---------- Provided data
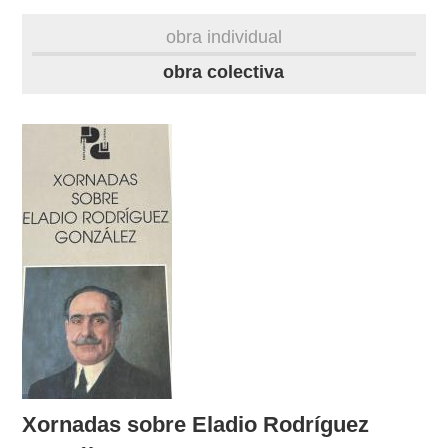
biografía
obra individual
obra
obra colectiva
fototeca
videoteca
materiais didácticos
outros docs
Xornadas sobre Eladio Rodríguez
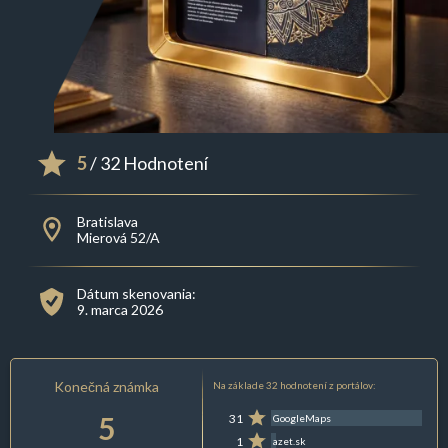
5
/ 32 Hodnotení
Bratislava
Mierová 52/A
Dátum skenovania:
9. marca 2026
Konečná známka
Na základe 32 hodnotení z portálov:
5
31
GoogleMaps
1
azet.sk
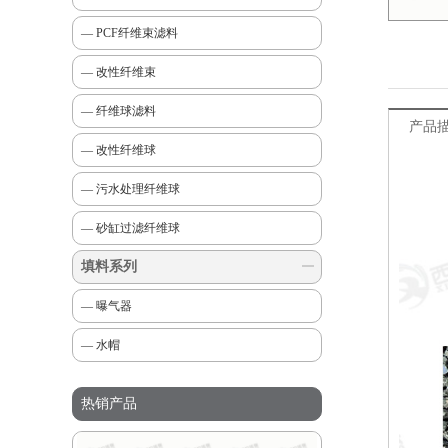
— PCF纤维束滤料
— 改性纤维束
— 纤维球滤料
产品
— 改性纤维球
— 污水处理纤维球
— 砂缸过滤纤维球
填料系列
— 曝气器
— 水帽
热销产品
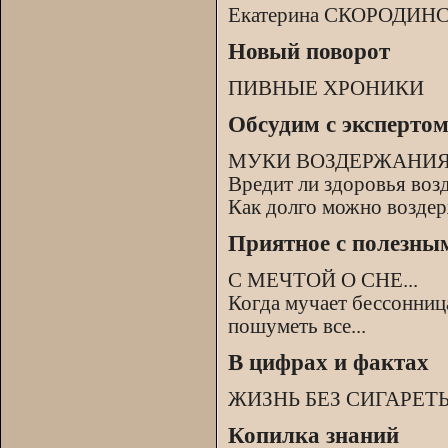
Екатерина СКОРОДИНСК
Новый поворот
ПИВНЫЕ ХРОНИКИ
Обсудим с эксперто
МУКИ ВОЗДЕРЖАНИ
Вредит ли здоровья воз
Как долго можно воздер
Приятное с полезны
С МЕЧТОЙ О СНЕ...
Когда мучает бессонница
пошуметь все...
В цифрах и фактах
ЖИЗНЬ БЕЗ СИГАРЕТ
Копилка знаний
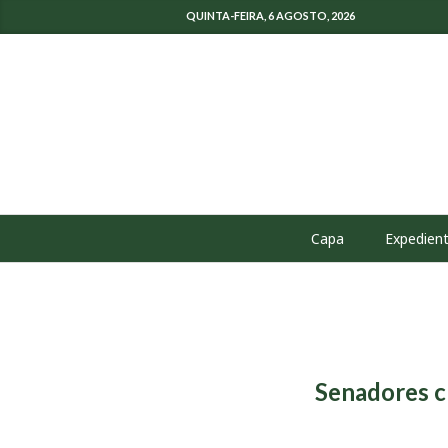
QUINTA-FEIRA, 6 AGOSTO, 2026
Capa
Expedien
Senadores cr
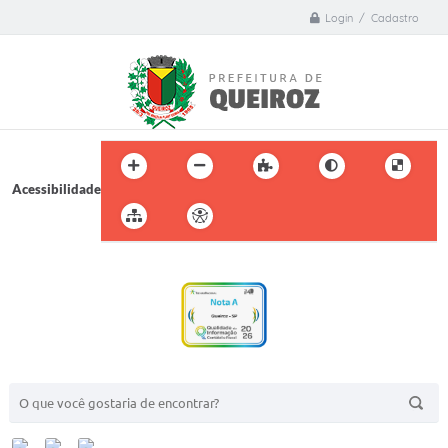
Login / Cadastro
Acessibilidade
BUSCA DO SITE:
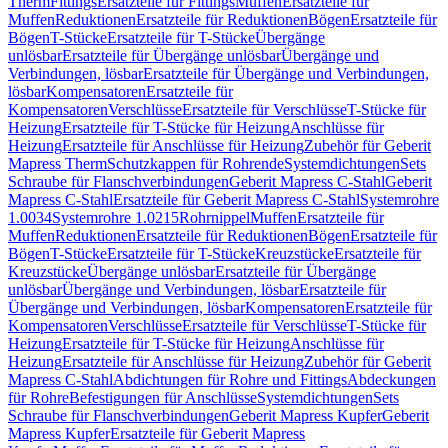
Therm
Fittings
Ersatzteile für Fittings
Muffen
Ersatzteile für
Muffen
Reduktionen
Ersatzteile für Reduktionen
Bögen
Ersatzteile für
Bögen
T-Stücke
Ersatzteile für T-Stücke
Übergänge
unlösbar
Ersatzteile für Übergänge unlösbar
Übergänge und
Verbindungen, lösbar
Ersatzteile für Übergänge und Verbindungen,
lösbar
Kompensatoren
Ersatzteile für
Kompensatoren
Verschlüsse
Ersatzteile für Verschlüsse
T-Stücke für
Heizung
Ersatzteile für T-Stücke für Heizung
Anschlüsse für
Heizung
Ersatzteile für Anschlüsse für Heizung
Zubehör für Geberit
Mapress Therm
Schutzkappen für Rohrende
Systemdichtungen
Sets
Schraube für Flanschverbindungen
Geberit Mapress C-Stahl
Geberit
Mapress C-Stahl
Ersatzteile für Geberit Mapress C-Stahl
Systemrohre
1.0034
Systemrohre 1.0215
Rohrnippel
Muffen
Ersatzteile für
Muffen
Reduktionen
Ersatzteile für Reduktionen
Bögen
Ersatzteile für
Bögen
T-Stücke
Ersatzteile für T-Stücke
Kreuzstücke
Ersatzteile für
Kreuzstücke
Übergänge unlösbar
Ersatzteile für Übergänge
unlösbar
Übergänge und Verbindungen, lösbar
Ersatzteile für
Übergänge und Verbindungen, lösbar
Kompensatoren
Ersatzteile für
Kompensatoren
Verschlüsse
Ersatzteile für Verschlüsse
T-Stücke für
Heizung
Ersatzteile für T-Stücke für Heizung
Anschlüsse für
Heizung
Ersatzteile für Anschlüsse für Heizung
Zubehör für Geberit
Mapress C-Stahl
Abdichtungen für Rohre und Fittings
Abdeckungen
für Rohre
Befestigungen für Anschlüsse
Systemdichtungen
Sets
Schraube für Flanschverbindungen
Geberit Mapress Kupfer
Geberit
Mapress Kupfer
Ersatzteile für Geberit Mapress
--------------------
Exercise instructions
How many lines in the listing above contain "Übergänge"? Give only the number.

Exercise output
8